Il volume d'affari, già noto in febbraio, è stato di 2,72 miliardi di franchi: in progressione dell'1,4% , ma in calo dell'1,9% se corretto dalle acquisizioni e dagli effetti di cambio.

"In un contesto estremamente difficile, abbiamo dimostrato che la nostra impresa è robusta e dispone di una strategia potente", ha spiegato alla stampa Urs Riedener, direttore generale di Emmi. A suo avviso, il solido ancoraggio in Svizzera permette lo sviluppo all'estero.

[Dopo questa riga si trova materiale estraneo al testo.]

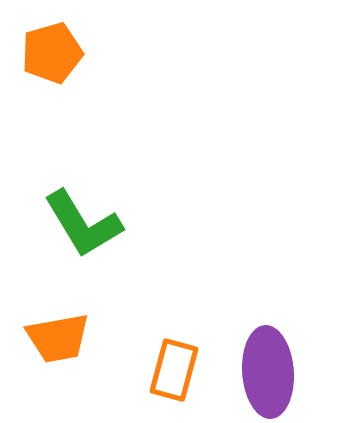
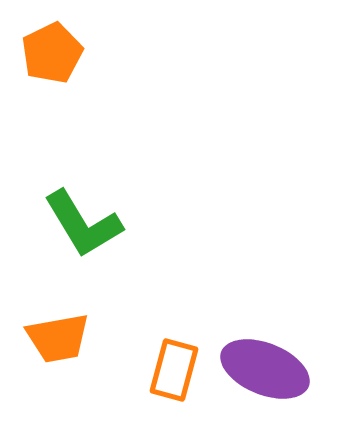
orange pentagon: rotated 10 degrees counterclockwise
purple ellipse: moved 3 px left, 3 px up; rotated 64 degrees counterclockwise
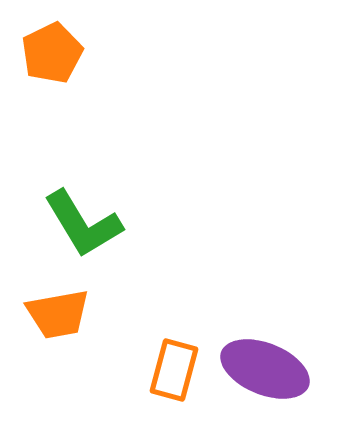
orange trapezoid: moved 24 px up
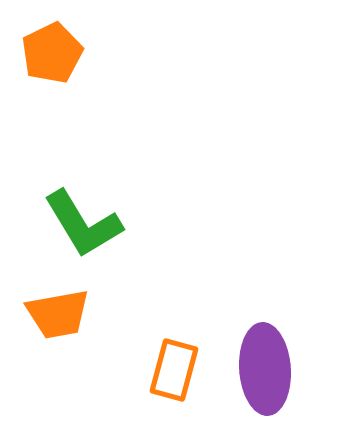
purple ellipse: rotated 64 degrees clockwise
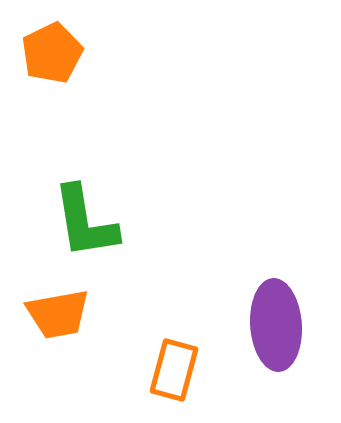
green L-shape: moved 2 px right, 2 px up; rotated 22 degrees clockwise
purple ellipse: moved 11 px right, 44 px up
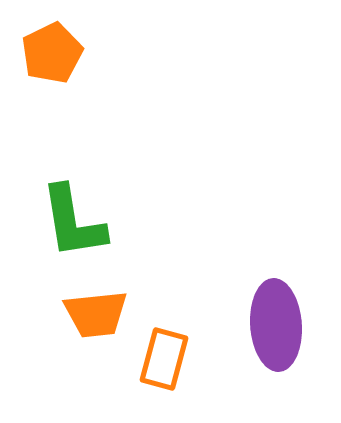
green L-shape: moved 12 px left
orange trapezoid: moved 38 px right; rotated 4 degrees clockwise
orange rectangle: moved 10 px left, 11 px up
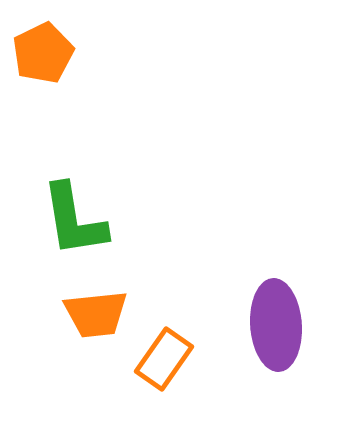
orange pentagon: moved 9 px left
green L-shape: moved 1 px right, 2 px up
orange rectangle: rotated 20 degrees clockwise
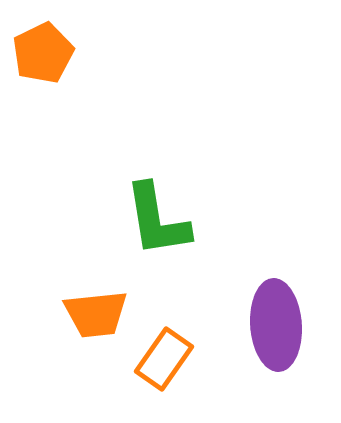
green L-shape: moved 83 px right
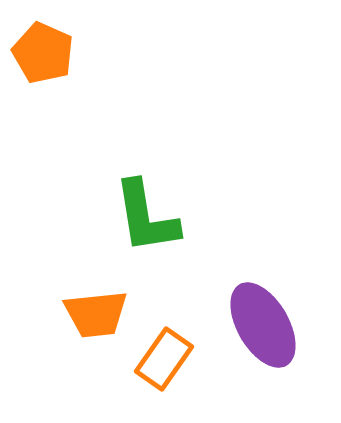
orange pentagon: rotated 22 degrees counterclockwise
green L-shape: moved 11 px left, 3 px up
purple ellipse: moved 13 px left; rotated 26 degrees counterclockwise
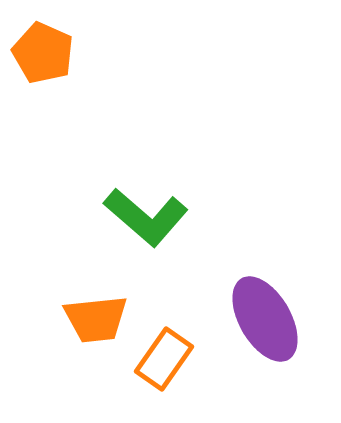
green L-shape: rotated 40 degrees counterclockwise
orange trapezoid: moved 5 px down
purple ellipse: moved 2 px right, 6 px up
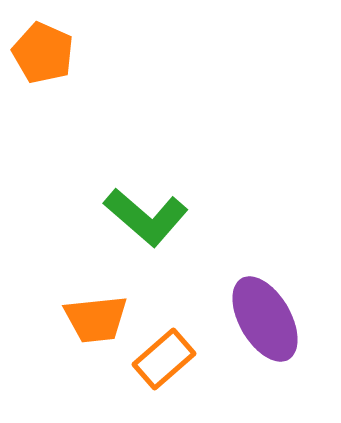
orange rectangle: rotated 14 degrees clockwise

Le attività dei mercati esteri hanno generato un fatturato in aumento del 10,9% a 811,4 milioni di franchi, pari a quasi un terzo del totale. Corrette dalle acquisizioni, le vendite segnano comunque una progressione del 3,2% in divise locali. Oltre alla Svizzera, i mercati importanti per Emmi sono la Germania, l'Italia, l'Austria, la Gran Bretagna, il Benelux e gli USA. L'Europa da sola rappresenta il 21% dei ricavi. In Svizzera il giro d'affari è sceso del 2,2% a 1,91 miliardi. Il mercato indigeno rappresenta ancora il 70,2% del totale.

Per l'esercizio in corso Emmi prevede risultati analoghi a quelli del 2011, con una crescita delle vendite del 2%-3% e un utile operativo compreso fra 125 e 140 milioni.